I recently read a Father’s Day article from a man well-known in men’s ministry circles, who described the importance of forgiving his father for certain things, as his father had to do with his father, and so on. One of the commenters launched into a bitter diatribe about his nasty Broward County divorce, about how his wife and the court system had treated him shamefully, and how he could not bring himself to forgive either.
As a South Floridian, dragging Broward County into the mix got my attention. My wife and I have been married for many years; however, I have been involved with several nasty, drawn-out divorces of family members and business associates. The Bible states that God hates divorce (Malachi 2:16) and after what I’ve experienced I can see why. To throw a typically South Floridian mix of studied apathy, heartless aggression and huffy moralism into the mix can have an searingly painful result.
But unforgivable? As a Christian, unforgiveness is not an option, for reasons such as this:
For, if you forgive others their offences, your heavenly Father will forgive you also; But, if you do not forgive others their offences, not even your Father will forgive your offences. (Matthew 6:14-15)
It amazes me that members of our ostentatiously secular press always ask people who have been wronged whether they have forgiven those who have harmed them or their family. It’s a form of Christless Christianity, which we see in abundance these days. We also see feelings like the Broward County man expressed, and given the trend in our society towards secularism we should expect this. But that doesn’t change what Our Lord expects out of us.
But how do we deal with heinous acts without looking like we’re just blowing them off? One key is to understand that, although there is nothing that is right to be unforgivable, there are many things which are flatly inexcusable. Paul certainly understands this concept:
For ever since the creation of the universe God’s invisible attributes-his everlasting power and divinity-are to be seen and studied in his works, so that men have no excuse; Because, although they learned to know God, yet they did not offer him as God either praise or thanksgiving. Their speculations about him proved futile, and their undiscerning minds were darkened. (Romans 1:20-21)
As humans, we are going to make mistakes. But also as humans we are supposed to learn not to. When we do things that we should know better about, and get caught, we usually offer one or more excuses to try to justify ourselves. But in the end ignorance only reaches so far: there comes a point where we pass beyond excuse and into the realm of accountability in this life.

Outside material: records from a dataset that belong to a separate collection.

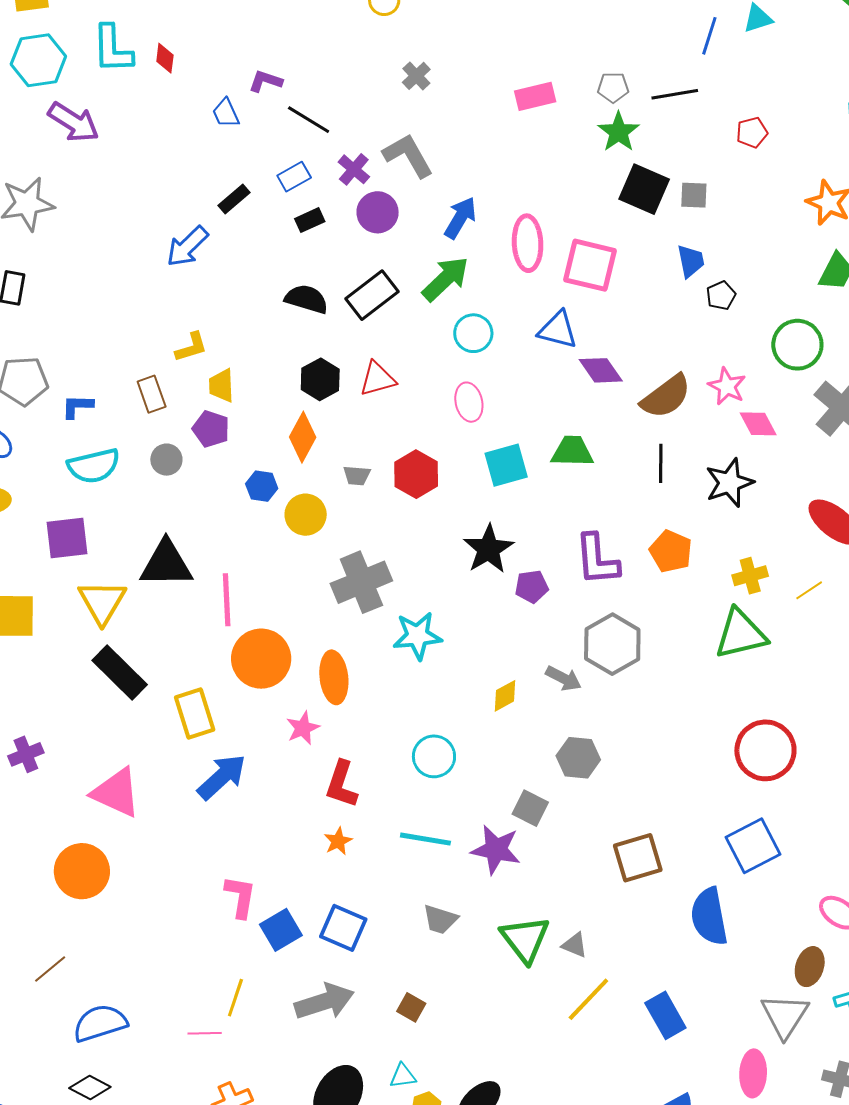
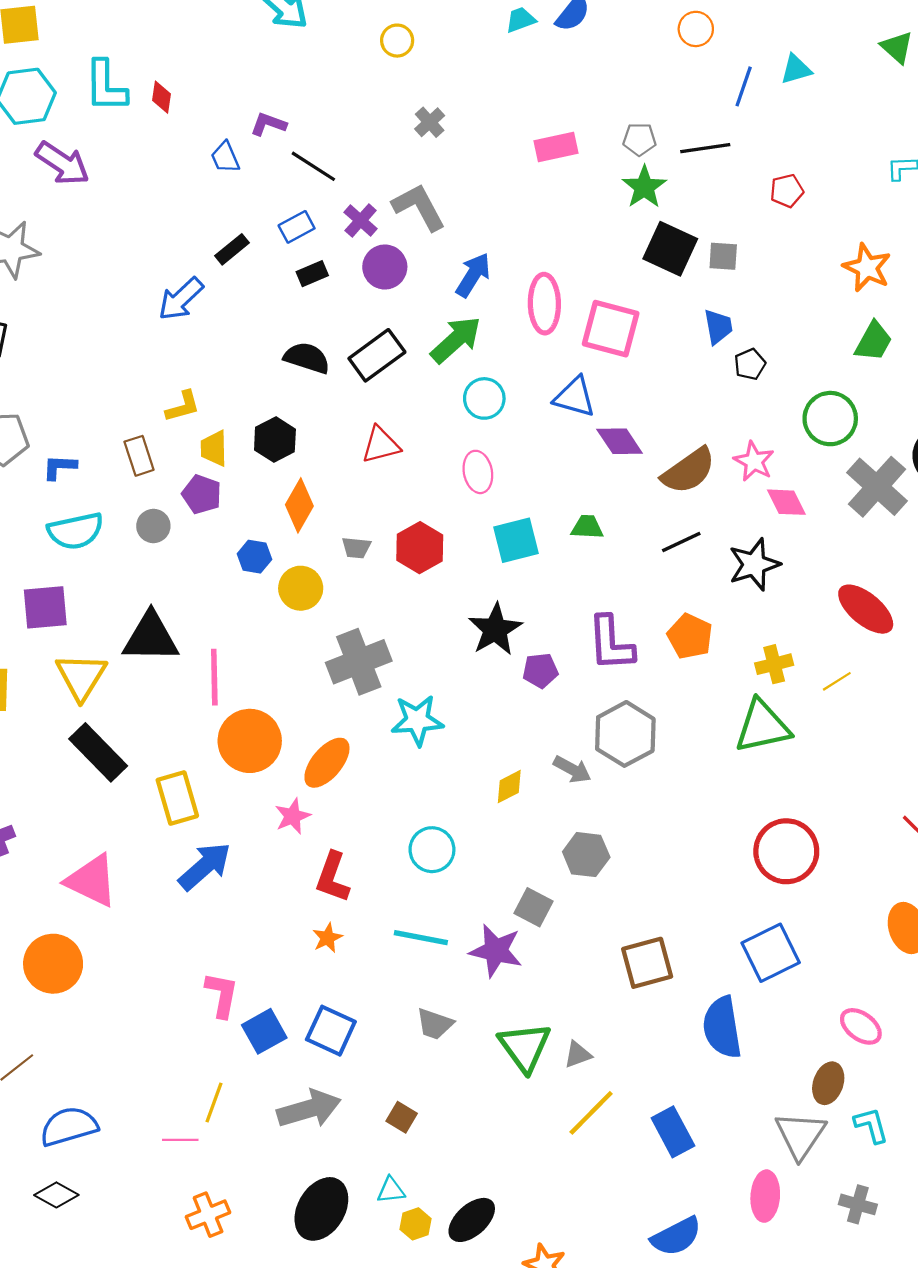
black hexagon: (320, 379) -> (275, 440), moved
green trapezoid: (572, 451) -> (587, 527), size x0.7
black line: (661, 463) -> (681, 542), turned 63
orange ellipse: (334, 677) -> (327, 763), turned 45
gray triangle: (575, 945) -> (578, 1055), turned -44

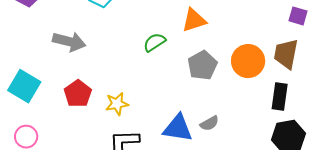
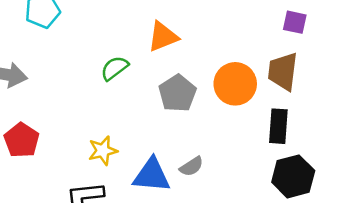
yellow star: (117, 104) -> (103, 151), moved

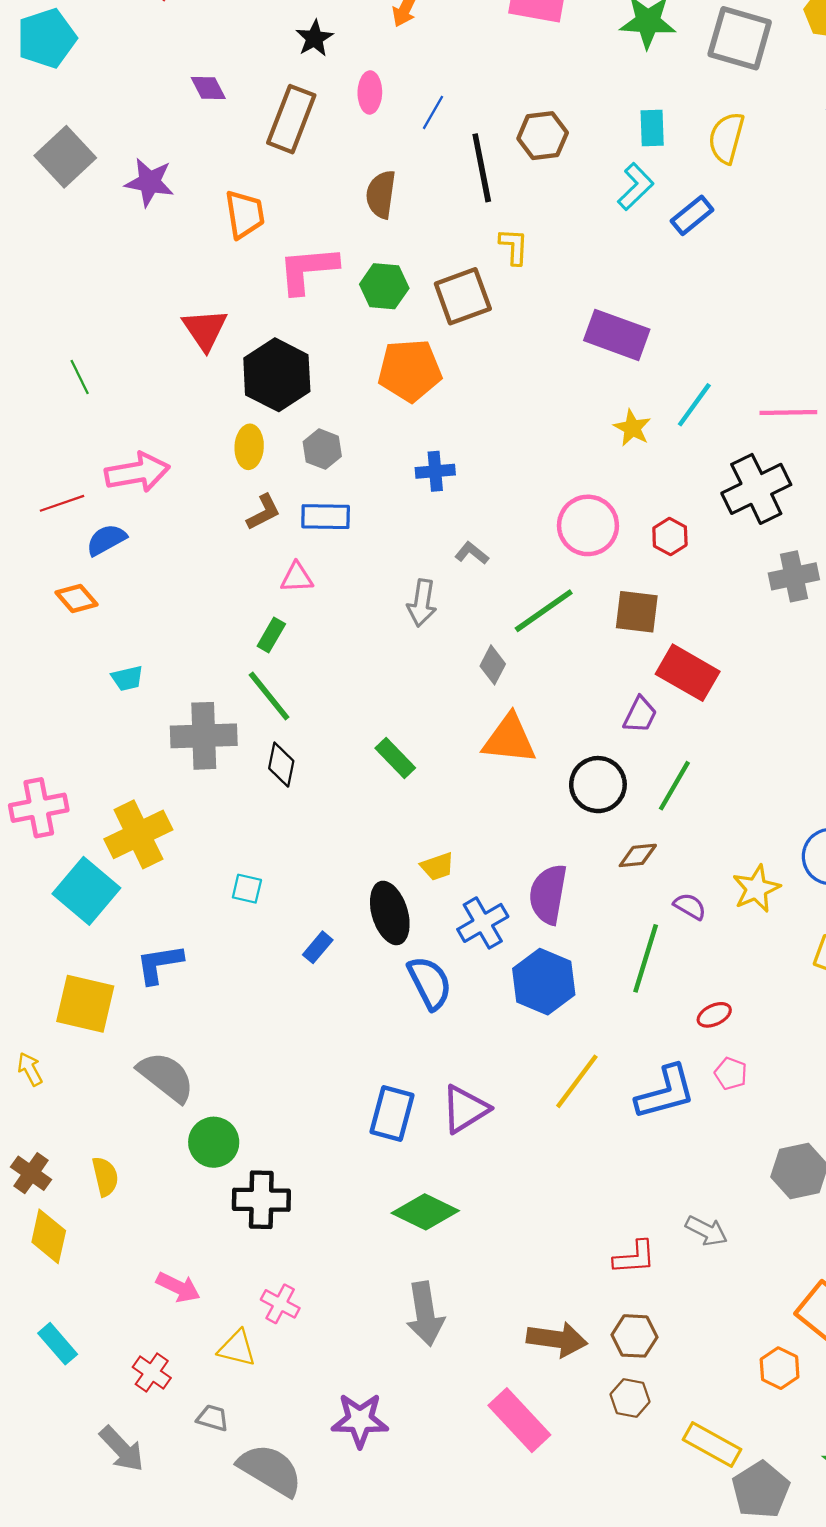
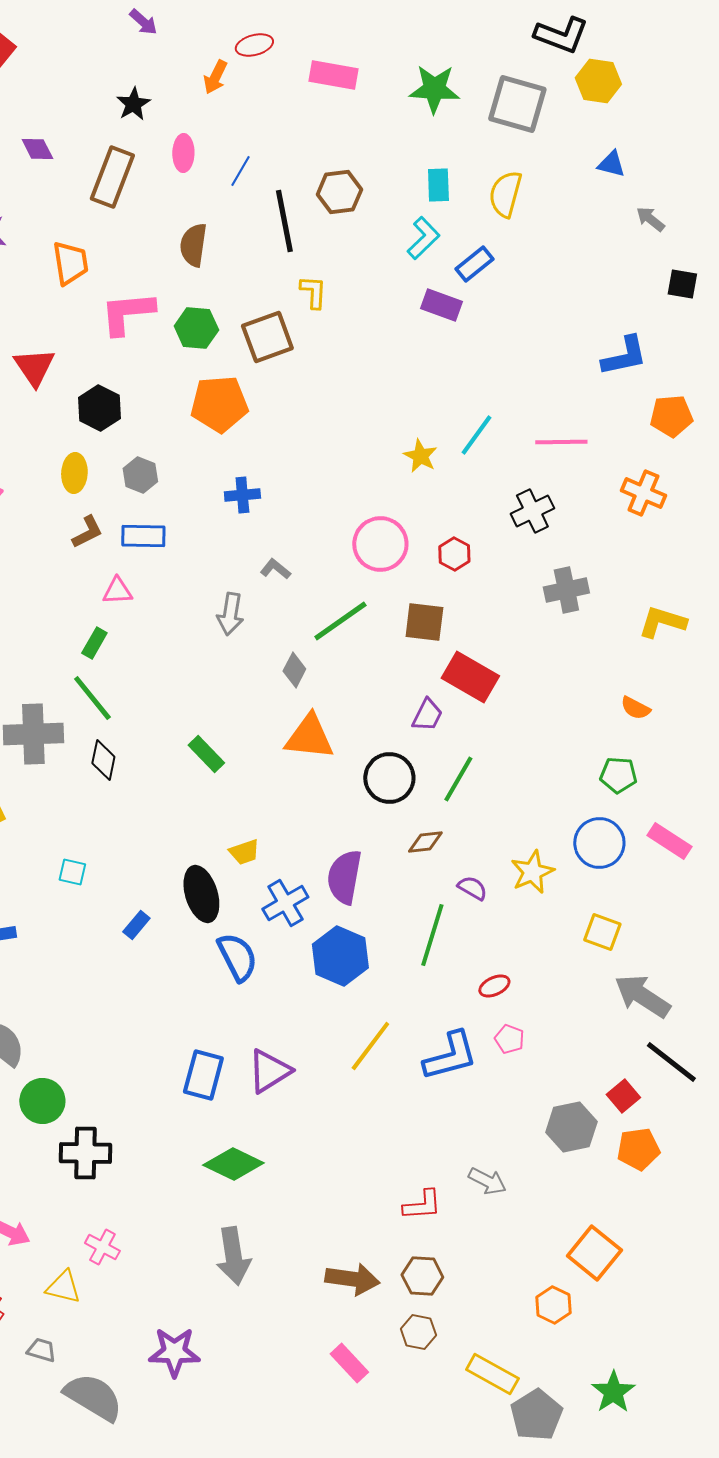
purple rectangle: (617, 335) -> (441, 305), moved, size x0.7
black hexagon: (277, 375) -> (99, 408), size x0.7
black cross: (756, 489) -> (532, 511), size x0.7
pink rectangle: (519, 1420) -> (349, 1363), moved, size x0.7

But being without excuse doesn’t men we are without forgiveness. That’s because forgiveness, unlike excusing, is an act of grace, that unmerited favour that we receive from the work of Jesus Christ on the Cross. He, in turn, expects us to pass that unmerited favour of forgiveness to others, which he why he tied his forgiveness of us to our forgiveness of others. But that doesn’t mean that we have to either excuse, condone or emulate what is going on around us or to us.
And brings me back to our unforgiving fellow in Broward County. There are many things in same county–and the neighbours to the north and south–which are inexcusable, which is why it’s the land “where the animals are tame and the people run wild”. It’s not easy to forgive things and people on the one hand and recognise that they are wrong and without excuse on the other. But failure to do so not only makes our eternity miserable but ruins the time between now and then.
So the next time you’re ready to blurt out that something or someone is unforgivable, stop and think: do you really want to say or think that? Or would it be better to say that many today, like in Paul’s day, are simply inexcusable?